| GIVEN RECORDS |
========

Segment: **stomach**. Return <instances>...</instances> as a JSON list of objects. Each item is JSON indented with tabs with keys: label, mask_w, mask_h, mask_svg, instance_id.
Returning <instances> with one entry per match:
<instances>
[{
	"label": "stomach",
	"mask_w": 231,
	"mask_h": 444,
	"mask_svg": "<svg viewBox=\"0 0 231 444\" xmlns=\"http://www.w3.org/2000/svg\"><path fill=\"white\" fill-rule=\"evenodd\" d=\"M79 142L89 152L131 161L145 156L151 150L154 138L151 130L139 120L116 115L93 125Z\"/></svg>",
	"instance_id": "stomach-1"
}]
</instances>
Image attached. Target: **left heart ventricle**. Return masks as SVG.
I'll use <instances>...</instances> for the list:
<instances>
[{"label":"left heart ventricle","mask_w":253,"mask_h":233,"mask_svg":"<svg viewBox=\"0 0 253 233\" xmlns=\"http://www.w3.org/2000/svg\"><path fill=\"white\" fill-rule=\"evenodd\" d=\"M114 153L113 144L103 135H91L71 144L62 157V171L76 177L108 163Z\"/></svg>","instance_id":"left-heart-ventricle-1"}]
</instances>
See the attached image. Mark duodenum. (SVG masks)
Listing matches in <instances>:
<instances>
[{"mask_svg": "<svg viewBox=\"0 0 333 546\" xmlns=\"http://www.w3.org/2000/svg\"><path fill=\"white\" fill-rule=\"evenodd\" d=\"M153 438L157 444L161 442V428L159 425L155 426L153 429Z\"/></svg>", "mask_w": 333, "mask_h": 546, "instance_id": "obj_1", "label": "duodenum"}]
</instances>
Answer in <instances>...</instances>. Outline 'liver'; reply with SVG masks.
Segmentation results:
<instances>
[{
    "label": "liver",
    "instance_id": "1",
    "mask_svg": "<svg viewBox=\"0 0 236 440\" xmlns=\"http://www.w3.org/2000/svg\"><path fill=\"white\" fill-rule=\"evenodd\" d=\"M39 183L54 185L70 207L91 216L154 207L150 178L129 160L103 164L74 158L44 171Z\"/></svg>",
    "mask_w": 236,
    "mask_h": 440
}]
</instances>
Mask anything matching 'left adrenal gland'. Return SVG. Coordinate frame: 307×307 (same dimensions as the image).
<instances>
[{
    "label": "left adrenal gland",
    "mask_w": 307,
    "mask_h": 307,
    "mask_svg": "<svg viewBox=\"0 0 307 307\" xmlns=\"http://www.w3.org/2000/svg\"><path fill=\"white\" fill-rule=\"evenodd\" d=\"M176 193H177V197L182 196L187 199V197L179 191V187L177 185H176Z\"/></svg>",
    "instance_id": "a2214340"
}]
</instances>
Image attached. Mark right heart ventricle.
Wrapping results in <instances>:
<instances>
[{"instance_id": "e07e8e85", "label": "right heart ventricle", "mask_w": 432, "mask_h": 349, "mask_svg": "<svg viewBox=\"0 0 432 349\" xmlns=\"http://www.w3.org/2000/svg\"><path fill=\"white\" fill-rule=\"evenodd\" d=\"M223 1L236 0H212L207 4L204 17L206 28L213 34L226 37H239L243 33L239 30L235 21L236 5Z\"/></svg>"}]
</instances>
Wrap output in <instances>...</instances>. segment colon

========

| WORK TO COMPLETE |
Output the line bearing "Image attached. Mark right heart ventricle." along with all the lines after it through the end of the entries, exactly, and no other lines.

| WORKED SOLUTION |
Image attached. Mark right heart ventricle.
Wrapping results in <instances>:
<instances>
[{"instance_id": "e07e8e85", "label": "right heart ventricle", "mask_w": 432, "mask_h": 349, "mask_svg": "<svg viewBox=\"0 0 432 349\" xmlns=\"http://www.w3.org/2000/svg\"><path fill=\"white\" fill-rule=\"evenodd\" d=\"M223 1L236 0H212L207 4L204 17L206 28L213 34L226 37H239L243 33L239 30L235 21L236 5Z\"/></svg>"}]
</instances>
Wrap output in <instances>...</instances>. segment colon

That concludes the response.